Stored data
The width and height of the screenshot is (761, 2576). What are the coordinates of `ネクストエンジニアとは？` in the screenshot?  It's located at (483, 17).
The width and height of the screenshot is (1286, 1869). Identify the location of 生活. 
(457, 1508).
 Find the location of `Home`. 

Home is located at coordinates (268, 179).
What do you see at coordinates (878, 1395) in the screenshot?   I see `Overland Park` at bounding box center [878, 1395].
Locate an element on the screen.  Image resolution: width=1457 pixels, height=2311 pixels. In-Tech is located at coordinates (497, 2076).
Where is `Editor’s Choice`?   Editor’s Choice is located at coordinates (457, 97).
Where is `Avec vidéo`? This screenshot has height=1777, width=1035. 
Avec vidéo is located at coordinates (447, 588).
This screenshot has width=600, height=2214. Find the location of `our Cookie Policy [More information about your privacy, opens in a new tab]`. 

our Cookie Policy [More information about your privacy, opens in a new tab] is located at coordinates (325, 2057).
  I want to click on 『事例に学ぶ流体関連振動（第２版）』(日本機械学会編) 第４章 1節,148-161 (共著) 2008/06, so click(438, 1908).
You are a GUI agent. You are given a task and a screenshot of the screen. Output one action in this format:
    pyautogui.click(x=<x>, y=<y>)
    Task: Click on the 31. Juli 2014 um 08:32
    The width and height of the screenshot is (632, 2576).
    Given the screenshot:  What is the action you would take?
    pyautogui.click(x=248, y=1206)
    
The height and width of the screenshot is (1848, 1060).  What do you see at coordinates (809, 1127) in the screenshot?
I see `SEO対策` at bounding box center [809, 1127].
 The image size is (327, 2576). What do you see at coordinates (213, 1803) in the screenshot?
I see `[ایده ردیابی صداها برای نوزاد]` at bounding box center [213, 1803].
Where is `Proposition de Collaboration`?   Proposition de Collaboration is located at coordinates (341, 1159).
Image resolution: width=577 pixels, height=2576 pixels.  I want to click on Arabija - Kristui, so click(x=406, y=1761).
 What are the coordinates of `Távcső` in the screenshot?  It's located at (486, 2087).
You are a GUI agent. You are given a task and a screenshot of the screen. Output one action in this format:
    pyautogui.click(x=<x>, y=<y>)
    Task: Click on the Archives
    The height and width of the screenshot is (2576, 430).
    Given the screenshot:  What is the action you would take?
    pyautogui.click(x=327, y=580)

== What this task involves ==
Repeat the records above exactly, from the first line to the last.

== Completed exercise ==
The width and height of the screenshot is (761, 2576). What are the coordinates of `ネクストエンジニアとは？` in the screenshot?  It's located at (483, 17).
The width and height of the screenshot is (1286, 1869). Identify the location of 生活. 
(457, 1508).
 Find the location of `Home`. 

Home is located at coordinates (268, 179).
What do you see at coordinates (878, 1395) in the screenshot?   I see `Overland Park` at bounding box center [878, 1395].
Locate an element on the screen.  Image resolution: width=1457 pixels, height=2311 pixels. In-Tech is located at coordinates (497, 2076).
Where is `Editor’s Choice`?   Editor’s Choice is located at coordinates (457, 97).
Where is `Avec vidéo`? This screenshot has height=1777, width=1035. 
Avec vidéo is located at coordinates (447, 588).
This screenshot has width=600, height=2214. Find the location of `our Cookie Policy [More information about your privacy, opens in a new tab]`. 

our Cookie Policy [More information about your privacy, opens in a new tab] is located at coordinates (325, 2057).
  I want to click on 『事例に学ぶ流体関連振動（第２版）』(日本機械学会編) 第４章 1節,148-161 (共著) 2008/06, so click(438, 1908).
You are a GUI agent. You are given a task and a screenshot of the screen. Output one action in this format:
    pyautogui.click(x=<x>, y=<y>)
    Task: Click on the 31. Juli 2014 um 08:32
    The width and height of the screenshot is (632, 2576).
    Given the screenshot:  What is the action you would take?
    pyautogui.click(x=248, y=1206)
    
The height and width of the screenshot is (1848, 1060).  What do you see at coordinates (809, 1127) in the screenshot?
I see `SEO対策` at bounding box center [809, 1127].
 The image size is (327, 2576). What do you see at coordinates (213, 1803) in the screenshot?
I see `[ایده ردیابی صداها برای نوزاد]` at bounding box center [213, 1803].
Where is `Proposition de Collaboration`?   Proposition de Collaboration is located at coordinates (341, 1159).
Image resolution: width=577 pixels, height=2576 pixels.  I want to click on Arabija - Kristui, so click(x=406, y=1761).
 What are the coordinates of `Távcső` in the screenshot?  It's located at (486, 2087).
You are a GUI agent. You are given a task and a screenshot of the screen. Output one action in this format:
    pyautogui.click(x=<x>, y=<y>)
    Task: Click on the Archives
    The height and width of the screenshot is (2576, 430).
    Given the screenshot:  What is the action you would take?
    pyautogui.click(x=327, y=580)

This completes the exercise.